Nonetheless, buyers remain confident in Europe’s economy. The eurozone accounted for four of top five property destinations in August for the second time in 2013. Spain slid into second place, but demand for Portuguese property trebled across the three months to August, enough to hold on to the number three slot. Italy’s share of enquiries doubled over the same period, climbing into fifth.
 
The eurozone’s biggest winner, though, was Greece, which leapt 10 places up the chart into eighth – the first time it has been in the top 10 since September 2012. Buyers continue to have wider favourites, from Turkey, which held on to sixth place, to Brazil in seventh. Cape Verde also climbed into the top 10 for the fourth time in 2013, but Greece bounced back even higher. Greek property accounted for 3.26 per cent of all leads on TheMoveChannel.com, a record for the country.
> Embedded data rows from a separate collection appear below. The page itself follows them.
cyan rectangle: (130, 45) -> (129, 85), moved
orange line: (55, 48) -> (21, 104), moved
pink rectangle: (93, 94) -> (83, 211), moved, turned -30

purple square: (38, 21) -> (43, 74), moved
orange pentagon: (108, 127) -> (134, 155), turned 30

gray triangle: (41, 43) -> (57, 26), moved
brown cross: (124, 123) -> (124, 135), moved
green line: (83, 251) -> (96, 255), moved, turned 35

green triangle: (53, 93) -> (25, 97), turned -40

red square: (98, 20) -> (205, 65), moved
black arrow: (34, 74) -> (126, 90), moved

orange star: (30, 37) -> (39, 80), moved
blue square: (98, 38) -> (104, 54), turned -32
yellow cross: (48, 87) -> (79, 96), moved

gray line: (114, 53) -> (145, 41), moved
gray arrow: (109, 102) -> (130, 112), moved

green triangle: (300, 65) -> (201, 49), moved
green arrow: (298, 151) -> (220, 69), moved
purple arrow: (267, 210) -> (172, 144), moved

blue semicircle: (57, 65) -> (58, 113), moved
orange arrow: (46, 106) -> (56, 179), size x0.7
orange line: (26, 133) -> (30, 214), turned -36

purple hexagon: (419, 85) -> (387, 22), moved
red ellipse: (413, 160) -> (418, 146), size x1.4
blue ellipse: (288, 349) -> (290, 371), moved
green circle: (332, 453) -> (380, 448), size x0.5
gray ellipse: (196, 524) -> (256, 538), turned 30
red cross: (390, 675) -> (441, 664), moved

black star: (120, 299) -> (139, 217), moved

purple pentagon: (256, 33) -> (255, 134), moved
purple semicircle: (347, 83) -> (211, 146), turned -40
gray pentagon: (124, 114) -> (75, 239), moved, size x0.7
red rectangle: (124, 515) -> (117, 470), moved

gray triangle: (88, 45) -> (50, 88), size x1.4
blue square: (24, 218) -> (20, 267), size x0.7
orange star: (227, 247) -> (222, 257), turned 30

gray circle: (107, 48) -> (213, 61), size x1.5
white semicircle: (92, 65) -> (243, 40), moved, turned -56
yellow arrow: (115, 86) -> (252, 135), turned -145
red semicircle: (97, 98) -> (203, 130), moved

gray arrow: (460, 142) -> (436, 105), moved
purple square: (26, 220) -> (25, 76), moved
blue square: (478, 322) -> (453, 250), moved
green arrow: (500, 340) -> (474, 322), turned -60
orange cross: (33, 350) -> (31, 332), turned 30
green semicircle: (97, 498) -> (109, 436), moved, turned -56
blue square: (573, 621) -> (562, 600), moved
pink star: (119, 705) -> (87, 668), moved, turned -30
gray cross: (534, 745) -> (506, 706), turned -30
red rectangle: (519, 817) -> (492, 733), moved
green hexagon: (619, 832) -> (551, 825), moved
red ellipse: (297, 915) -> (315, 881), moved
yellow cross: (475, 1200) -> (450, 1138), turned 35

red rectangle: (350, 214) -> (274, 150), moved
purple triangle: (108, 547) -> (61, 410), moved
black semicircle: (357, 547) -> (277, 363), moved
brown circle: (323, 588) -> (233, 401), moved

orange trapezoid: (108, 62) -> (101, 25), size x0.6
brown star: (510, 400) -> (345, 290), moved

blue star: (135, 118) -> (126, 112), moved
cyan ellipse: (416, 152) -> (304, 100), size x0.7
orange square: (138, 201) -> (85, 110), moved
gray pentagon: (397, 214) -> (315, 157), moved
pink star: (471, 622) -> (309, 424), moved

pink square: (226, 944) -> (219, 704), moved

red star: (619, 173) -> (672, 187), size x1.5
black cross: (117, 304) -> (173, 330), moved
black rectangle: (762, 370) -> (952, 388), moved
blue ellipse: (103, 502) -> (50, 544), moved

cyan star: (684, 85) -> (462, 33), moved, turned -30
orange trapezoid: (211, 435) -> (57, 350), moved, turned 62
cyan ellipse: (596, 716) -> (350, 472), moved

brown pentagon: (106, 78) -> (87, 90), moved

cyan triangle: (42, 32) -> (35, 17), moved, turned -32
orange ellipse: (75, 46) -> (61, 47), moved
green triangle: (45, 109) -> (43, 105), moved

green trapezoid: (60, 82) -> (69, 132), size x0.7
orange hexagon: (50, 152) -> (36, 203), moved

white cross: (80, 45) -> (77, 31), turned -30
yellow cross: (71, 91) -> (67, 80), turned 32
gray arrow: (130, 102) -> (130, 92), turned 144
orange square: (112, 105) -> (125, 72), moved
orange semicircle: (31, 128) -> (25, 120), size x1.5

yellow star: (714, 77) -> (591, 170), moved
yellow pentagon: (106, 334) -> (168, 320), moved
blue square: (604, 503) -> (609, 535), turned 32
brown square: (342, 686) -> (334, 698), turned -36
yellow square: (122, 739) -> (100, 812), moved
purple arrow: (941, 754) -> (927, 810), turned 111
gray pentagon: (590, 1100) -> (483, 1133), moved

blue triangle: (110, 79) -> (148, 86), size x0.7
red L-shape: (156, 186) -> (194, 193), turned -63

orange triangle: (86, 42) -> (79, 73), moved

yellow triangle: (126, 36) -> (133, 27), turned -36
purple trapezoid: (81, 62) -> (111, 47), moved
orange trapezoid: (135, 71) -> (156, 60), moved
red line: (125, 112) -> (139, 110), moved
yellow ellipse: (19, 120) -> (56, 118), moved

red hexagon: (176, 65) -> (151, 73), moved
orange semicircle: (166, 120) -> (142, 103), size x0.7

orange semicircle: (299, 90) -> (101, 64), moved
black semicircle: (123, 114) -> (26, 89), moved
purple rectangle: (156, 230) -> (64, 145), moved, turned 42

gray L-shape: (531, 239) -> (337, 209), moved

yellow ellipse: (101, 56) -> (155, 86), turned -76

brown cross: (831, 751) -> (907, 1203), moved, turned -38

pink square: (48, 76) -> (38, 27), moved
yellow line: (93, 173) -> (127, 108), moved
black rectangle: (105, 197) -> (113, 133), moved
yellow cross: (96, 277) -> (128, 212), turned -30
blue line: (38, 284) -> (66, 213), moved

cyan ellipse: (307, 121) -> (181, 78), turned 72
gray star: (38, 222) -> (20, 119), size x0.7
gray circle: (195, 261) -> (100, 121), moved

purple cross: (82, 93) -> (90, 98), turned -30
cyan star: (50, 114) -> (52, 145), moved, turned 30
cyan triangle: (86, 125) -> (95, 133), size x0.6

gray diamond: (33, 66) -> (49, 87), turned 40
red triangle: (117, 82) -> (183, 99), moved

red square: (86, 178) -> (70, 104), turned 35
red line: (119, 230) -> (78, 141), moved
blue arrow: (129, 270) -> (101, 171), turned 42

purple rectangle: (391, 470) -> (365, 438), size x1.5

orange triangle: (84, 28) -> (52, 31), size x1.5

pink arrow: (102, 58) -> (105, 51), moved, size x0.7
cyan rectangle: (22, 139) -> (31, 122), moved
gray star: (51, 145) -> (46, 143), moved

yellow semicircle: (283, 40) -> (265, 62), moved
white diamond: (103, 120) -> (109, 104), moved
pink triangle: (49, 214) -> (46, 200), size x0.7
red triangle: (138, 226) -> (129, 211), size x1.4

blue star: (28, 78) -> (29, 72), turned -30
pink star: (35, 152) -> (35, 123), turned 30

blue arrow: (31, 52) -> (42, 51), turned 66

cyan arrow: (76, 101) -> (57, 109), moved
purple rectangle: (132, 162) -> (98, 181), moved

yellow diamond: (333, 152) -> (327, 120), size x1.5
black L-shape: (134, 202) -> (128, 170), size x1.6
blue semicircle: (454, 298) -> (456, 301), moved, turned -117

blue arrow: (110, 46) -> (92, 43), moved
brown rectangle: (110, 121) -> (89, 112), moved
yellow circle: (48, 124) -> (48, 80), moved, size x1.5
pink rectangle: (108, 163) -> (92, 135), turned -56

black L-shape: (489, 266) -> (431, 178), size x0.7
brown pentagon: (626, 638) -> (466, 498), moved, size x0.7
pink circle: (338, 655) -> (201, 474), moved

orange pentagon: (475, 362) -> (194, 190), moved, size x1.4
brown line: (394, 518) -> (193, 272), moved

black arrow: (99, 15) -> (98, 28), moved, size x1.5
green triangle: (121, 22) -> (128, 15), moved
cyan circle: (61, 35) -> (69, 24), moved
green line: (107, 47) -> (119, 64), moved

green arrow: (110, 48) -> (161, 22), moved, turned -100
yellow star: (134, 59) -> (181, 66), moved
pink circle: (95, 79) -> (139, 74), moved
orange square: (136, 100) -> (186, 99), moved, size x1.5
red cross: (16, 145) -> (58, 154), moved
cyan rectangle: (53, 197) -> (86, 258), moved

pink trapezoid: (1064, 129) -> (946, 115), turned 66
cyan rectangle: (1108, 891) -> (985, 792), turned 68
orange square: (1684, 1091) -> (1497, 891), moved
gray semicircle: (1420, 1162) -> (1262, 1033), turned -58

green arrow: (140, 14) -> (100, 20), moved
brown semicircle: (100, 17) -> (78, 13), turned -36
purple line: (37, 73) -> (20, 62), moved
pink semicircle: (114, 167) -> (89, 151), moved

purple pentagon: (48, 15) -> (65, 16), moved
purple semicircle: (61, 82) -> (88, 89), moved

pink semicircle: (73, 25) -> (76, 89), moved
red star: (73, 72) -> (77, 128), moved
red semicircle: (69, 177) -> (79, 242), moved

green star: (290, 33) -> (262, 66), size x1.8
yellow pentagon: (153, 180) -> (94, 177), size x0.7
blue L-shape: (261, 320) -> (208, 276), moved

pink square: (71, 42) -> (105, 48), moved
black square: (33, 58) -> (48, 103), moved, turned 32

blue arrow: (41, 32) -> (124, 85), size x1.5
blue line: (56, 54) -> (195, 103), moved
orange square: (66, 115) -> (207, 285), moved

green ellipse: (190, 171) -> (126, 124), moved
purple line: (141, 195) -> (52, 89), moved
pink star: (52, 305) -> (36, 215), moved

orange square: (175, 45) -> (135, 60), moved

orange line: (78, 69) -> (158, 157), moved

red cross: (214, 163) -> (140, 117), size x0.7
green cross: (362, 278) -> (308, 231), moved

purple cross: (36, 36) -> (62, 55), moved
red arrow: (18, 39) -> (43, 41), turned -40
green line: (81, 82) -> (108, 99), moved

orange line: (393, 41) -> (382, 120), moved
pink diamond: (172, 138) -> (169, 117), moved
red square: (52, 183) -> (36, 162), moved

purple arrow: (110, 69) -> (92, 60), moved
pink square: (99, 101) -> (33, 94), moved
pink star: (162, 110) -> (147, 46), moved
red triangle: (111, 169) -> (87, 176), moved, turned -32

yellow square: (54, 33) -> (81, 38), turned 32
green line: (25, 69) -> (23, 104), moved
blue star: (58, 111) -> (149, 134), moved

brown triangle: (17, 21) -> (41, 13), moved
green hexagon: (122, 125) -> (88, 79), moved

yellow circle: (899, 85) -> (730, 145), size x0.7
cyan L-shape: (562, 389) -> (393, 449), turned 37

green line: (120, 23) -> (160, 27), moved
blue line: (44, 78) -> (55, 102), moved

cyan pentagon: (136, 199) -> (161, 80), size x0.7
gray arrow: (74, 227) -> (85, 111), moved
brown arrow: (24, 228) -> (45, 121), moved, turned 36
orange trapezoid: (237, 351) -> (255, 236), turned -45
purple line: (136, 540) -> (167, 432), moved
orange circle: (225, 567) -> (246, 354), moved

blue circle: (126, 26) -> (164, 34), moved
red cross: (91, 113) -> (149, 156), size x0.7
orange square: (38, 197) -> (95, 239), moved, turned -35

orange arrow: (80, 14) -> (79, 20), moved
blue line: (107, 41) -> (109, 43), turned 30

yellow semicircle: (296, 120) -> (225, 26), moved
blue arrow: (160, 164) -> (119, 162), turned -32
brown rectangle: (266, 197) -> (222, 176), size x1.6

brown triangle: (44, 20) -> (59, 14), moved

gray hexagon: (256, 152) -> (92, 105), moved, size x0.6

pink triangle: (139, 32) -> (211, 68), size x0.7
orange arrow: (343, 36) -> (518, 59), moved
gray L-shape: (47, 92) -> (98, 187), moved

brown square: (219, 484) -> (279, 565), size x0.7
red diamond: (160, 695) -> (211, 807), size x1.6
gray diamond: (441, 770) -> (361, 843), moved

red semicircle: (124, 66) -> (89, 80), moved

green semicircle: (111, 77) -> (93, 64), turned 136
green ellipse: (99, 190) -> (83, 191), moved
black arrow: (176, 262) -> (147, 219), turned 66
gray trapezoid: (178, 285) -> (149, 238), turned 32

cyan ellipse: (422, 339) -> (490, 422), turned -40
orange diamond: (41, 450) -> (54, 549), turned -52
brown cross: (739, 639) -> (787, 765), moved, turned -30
Katerina Kochraki of Greek construction company Action Constructing attributes the sudden growth in Greece’s popularity to lowering house prices:
 
“Greece was always a favourite destination for people from all over the world thanks to the sunny weather, beautiful clean beaches, culture, Mediterranean food and Greeks themselves, who are always friendly and hospitable.
 
“Then the economic crisis hit. All the media were talking about how difficult things are in Greece. But Greeks don’t give up! After four years of chaos, we found some ways to recover. We decided to reduce our property prices but without reducing the quality of construction. People from other countries continue to love Greece and they are very interested in being able to have their dream home there without paying a fortune.”
 
The Greek market has also been boosted by the introduction of residency laws for non-EU investors, which offers five years of residence to investors who spend at least €250,000 on Greek real estate. Indeed, Greece offered its first residency permit to a Chinese man this month for buying a property in Attica.
 
TheMoveChannel.com Director Dan Johnson comments: “With the market recovery in full swing, US real estate is the most attractive in the world right now. Rising values have boosted investor confidence, while also driving buyers to secure strong rental yields before prices get too high.
 
“In Europe, though, it is the opposite story: falling values are driving demand, with bargain hunters returning to old favourites where places in the sun are no longer out of their reach. Spain and Portugal have both seen demand surge, helped by recent announcements of residency laws designed to attract non-EU buyers. Greece now looks set to follow suit.”